T.Ö.: Müziğin en önemli icrası canlı yapılanıdır bence. Orada bulunan dinleyiciyle bir enerji alışverişi de yaparsınız. Belki de bizim en başarılı olduğumuz kısım budurç. Çünkü yıllardır bunu yapıyoruz ve dinleyiciyle iletişim kurmayı, konserin tansiyonunu gittikçe artan bir şekilde nasıl kontrol edebileceğimizi biliyoruz. Umarım en kısa zamanda gerçek konserlerde buluşabiliriz.

K.K.: Online konserlere çok sıcak bakmıyoruz ama ne yazık ki durum bunu gerektiriyor. Umarım bugünler geride kalır ve şarkılarımızı hep beraber söylediğimiz günlere kavuşuruz.

E.K.: Şartlar düşünüldüğünde konserleri online yapmayı planlamadık hiç. Online konser pandemi süreci henüz başlamışken bize teklif edilmişti, belki de ilk olacaktık ama yapmamayı tercih ettik ve bu tercihimizin hala arkasındayız. Bizim için seyirci de konserin önemli bir parçası, o sebeple bir süre daha online konserlere mesafeli yaklaşacağımızı düşünüyorum. Ama süreç böyle devam ederse biz müzisyenler için maalesef online konser dışında müzik yapabilmek ve bu mesleği icra ederek hayatta kalabilmek mümkün olmayacak…

S.E.: Şahsen benim yakın zaman için pek umudum yok.

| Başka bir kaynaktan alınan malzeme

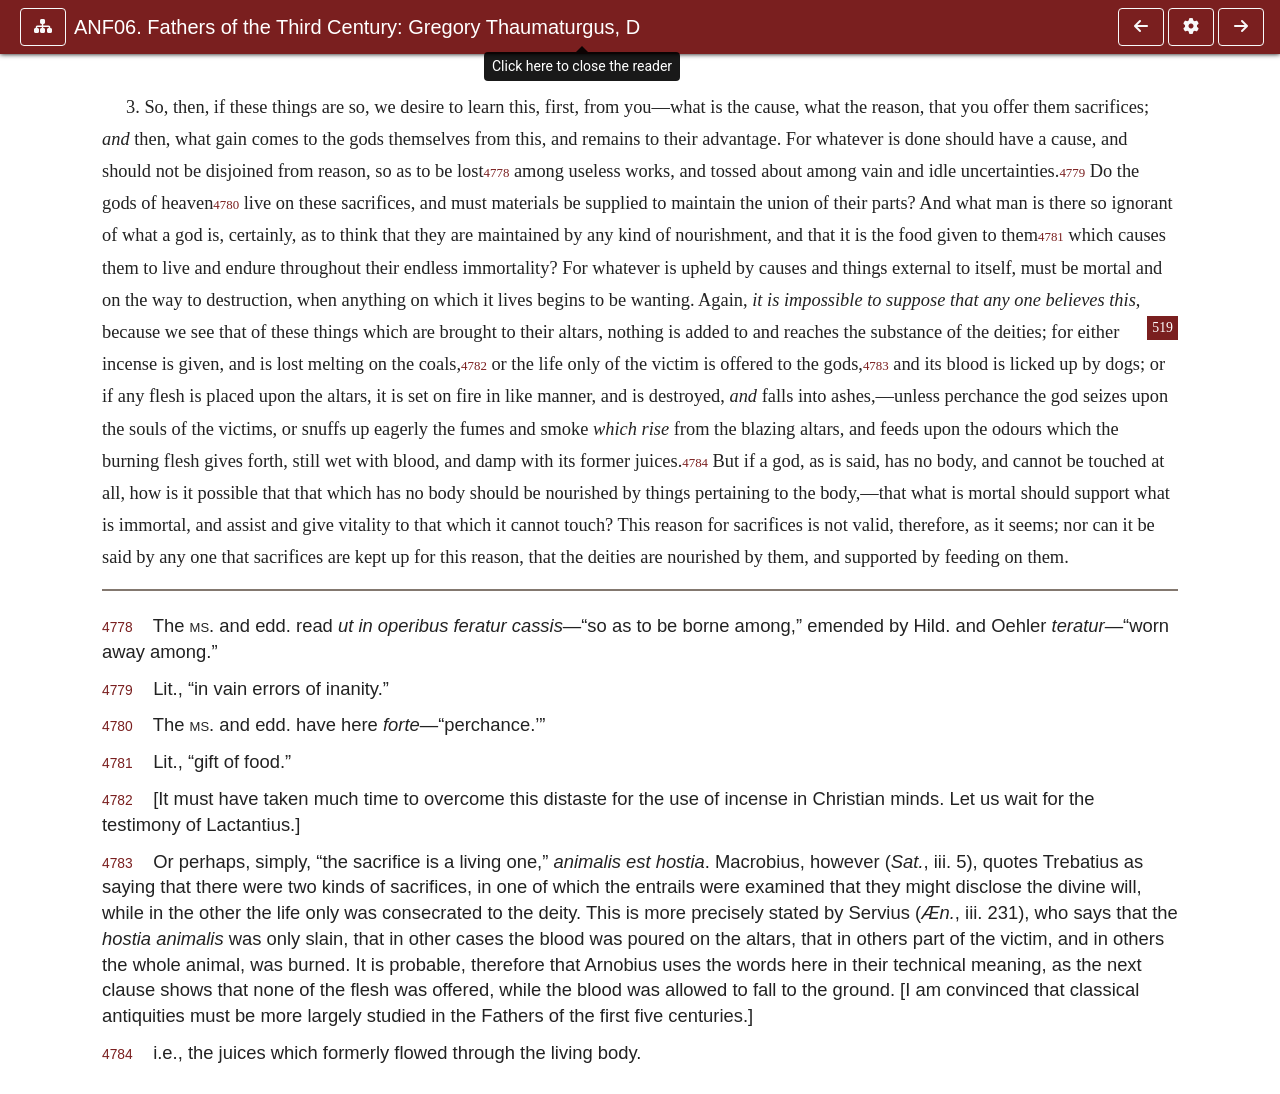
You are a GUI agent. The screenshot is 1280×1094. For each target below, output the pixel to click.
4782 (474, 366)
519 (1162, 327)
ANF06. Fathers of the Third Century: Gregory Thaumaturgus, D (357, 27)
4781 (1051, 237)
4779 (1072, 173)
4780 (226, 205)
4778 (497, 173)
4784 (695, 463)
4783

Aşı tabii ki büyük gelişme ama bunun tüm insanlık üzerinde yarattığı psikolojik ve sosyolojik travması yadsınamaz. Şu an izlediğim film ve dizilerde insanların kalabalık yerlerde olmaları, sarılıp kucaklaşmaları vs bile şimdiden tuhaf gelmeye başladı. Bu mesafe ve güven hissiyatının kolay aşılabileceğini beklemiyorum şahsen. Umarım yanılırım.